Three Mile Island Unit 1 to go online in 2028

“Crane” is a tribute to Chris Crane, the CEO of Constellation’s former parent company who died in April after distinguishing himself as a leader in nuclear energy.

“We’re recognizing a titan of the nuclear industry that established high standards for not only the U.S. but the world to operate these nuclear plants,” Hanson said.

“We’re dedicating this plant in his name because fundamentally we expect to do the same with this plant – restore it to as good as it was when we shut it down, to establish the high levels of reliability and standards that it operated to, and operate [it] for the next 20 plus years. That’s important to us.”

As for including “clean energy” in the proposed name, he said this plant will produce massive amounts of electricity without carbon emissions and at a level of reliability independent of the weather, the sun or pipelines.

“There’s no other industry that makes electricity that can account for every gram of waste and account for it both responsibly and financially like we do,” Hanson said. “We’re very confident in our ability to say clean energy.”

Nuclear energy watchdog Eric Epstein has a hard time accepting that rationale.

“What is ‘clean’ about radioactive waste? You can call TMI whatever you want, but the fact remains that it is a radioactive garbage dump,” he said. “The priority should be cleaning up Three Mile Island, rather than rebranding a nuclear waste site.”

Marketing expert Bo Bothe, president and CEO of BrandExtract of Houston, Texas, said he can’t blame Constellation for seeking a new name for the plant.

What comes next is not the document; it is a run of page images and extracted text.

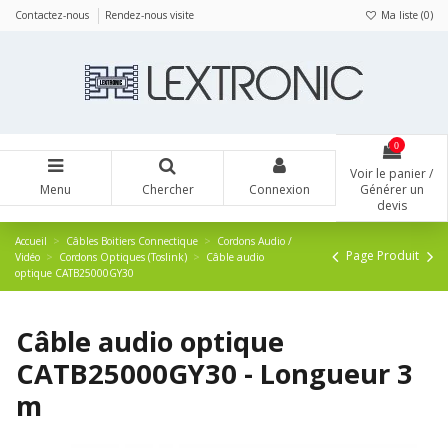
Panneau de gestion des cookies
Contactez-nous
Rendez-nous visite
Ma liste (
0
)
0
Voir le panier /
Menu
Chercher
Connexion
Générer un
devis
Accueil
Câbles Boitiers Connectique
Cordons Audio /
Page Produit
Vidéo
Cordons Optiques (Toslink)
Câble audio
optique CATB25000GY30
Câble audio optique
CATB25000GY30 - Longueur 3
m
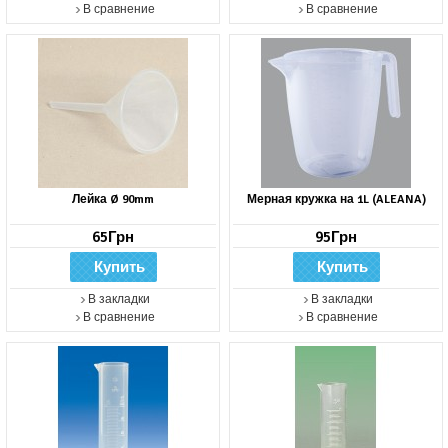
В сравнение
В сравнение
Лейка Ø 90mm
Мерная кружка на 1L (ALEANA)
65Грн
95Грн
В закладки
В закладки
В сравнение
В сравнение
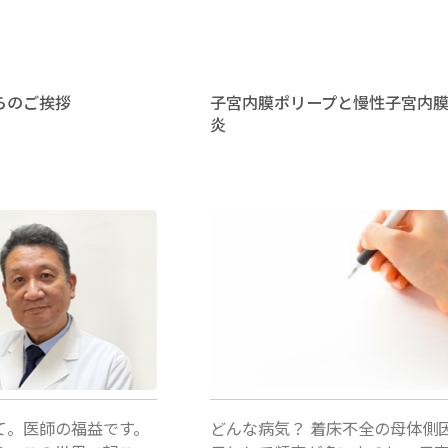
イ
育
答"
答"
コ
症
プ
（反
らのご挨拶
子宮内膜ポリープと慢性子宮内
炎
ラ
復
ズ
流
マ
産）
性
と
北脇城
感
甲
染
状
症"
腺
機
て。医師の福益です。
どんな病気？ 着床不全の母体側
能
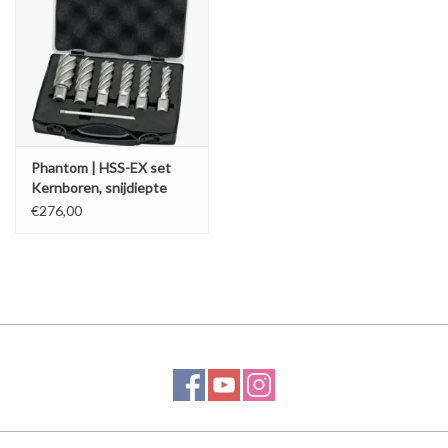
Phantom | HSS-EX set
Kernboren, snijdiepte
55mm, 62.150-reeks
€276,00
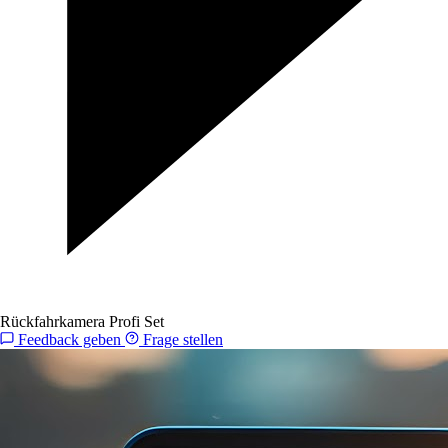
Rückfahrkamera Profi Set
Feedback geben
Frage stellen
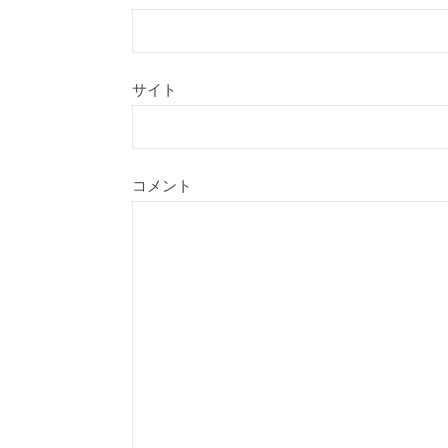
サイト
コメント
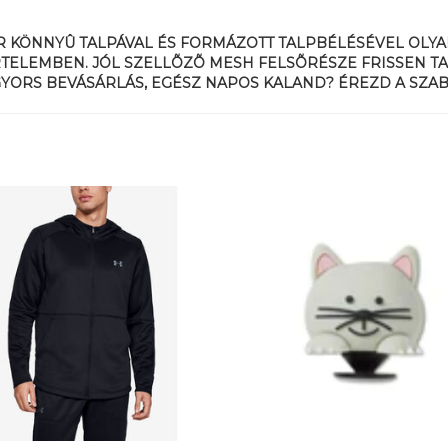
ER KÖNNYÛ TALPÁVAL ÉS FORMÁZOTT TALPBÉLÉSÉVEL OLYA
ÉRTELEMBEN. JÓL SZELLÕZÕ MESH FELSÕRÉSZE FRISSEN TA
 GYORS BEVÁSÁRLÁS, EGÉSZ NAPOS KALAND? ÉREZD A SZAB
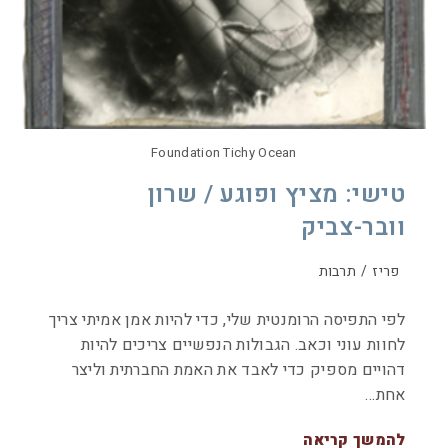
Foundation Tichy Ocean
טישי: מציץ ופוגע / שרון
וובר-צביק
פריז
/
תרבות
לפי התפיסה הרומנטית שלי, כדי להיות אמן אמיתי צריך
לחוות עוני וכאב. הגבולות הנפשיים צריכים להיות
דהויים מספיק כדי לאבד את האמת החברתית וליצר
אחת…
להמשך קריאה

“This site has been branded as a failure for America and a danger for so long that you’ve got to overcome that somehow,” he said.
However, changing the name alone isn’t enough to change someone’s perception of the plant or any brand for that matter —that takes time and money, Bothe said.

Three Mile Island carries a lot of baggage with residents in central Pennsylvania, who are haunted by the trauma of the partial meltdown 45 years ago when 100,000 people were forced to flee.

Changing perceptions also requires working with the community, communication, safety assurances, and living up to its promises for the new brand to take hold, he said.

Constellation is seeking the NRC’s approval to bring Unit 1 back online by 2028, that would be nine years after the plant was shut down amid financial woes. Microsoft entered into a 20-year agreement with Constellation to buy all the zero-emission energy the plant produces to help meet the tech company’s pledge of becoming carbon negative by 2030.

Bothe said given Microsoft’s carbon reduction pledge, it’s understandable Constellation wants clean energy in the name. Naming the plant after a person known for helping to shape the nuclear energy also is understandable.

But he added, “The challenge is this site has already been branded and how do you change that perception. It’s pretty risky for Microsoft to have an association there because if there is a failure, it really will affect Microsoft’s brand. Hopefully, they’ve taken all that into account and not just think oh, this would be cheaper to redo a plant” than build new.

Hanson said Constellation’s request to change the plant’s name isn’t an effort to erase the plant’s history.

Rather, he said, “I’m hoping to move past it and recognize it for what it was and what it did for the industry to create such high level performance across not only our nation but the world. If you think about where nuclear has come from since that accident in ’79, no one can argue that we haven’t learned the lessons, that we have better operator training, that we have better reliability, better oversight, the whole soup to nuts.

“Nuclear is in a much stronger position than in ’79.”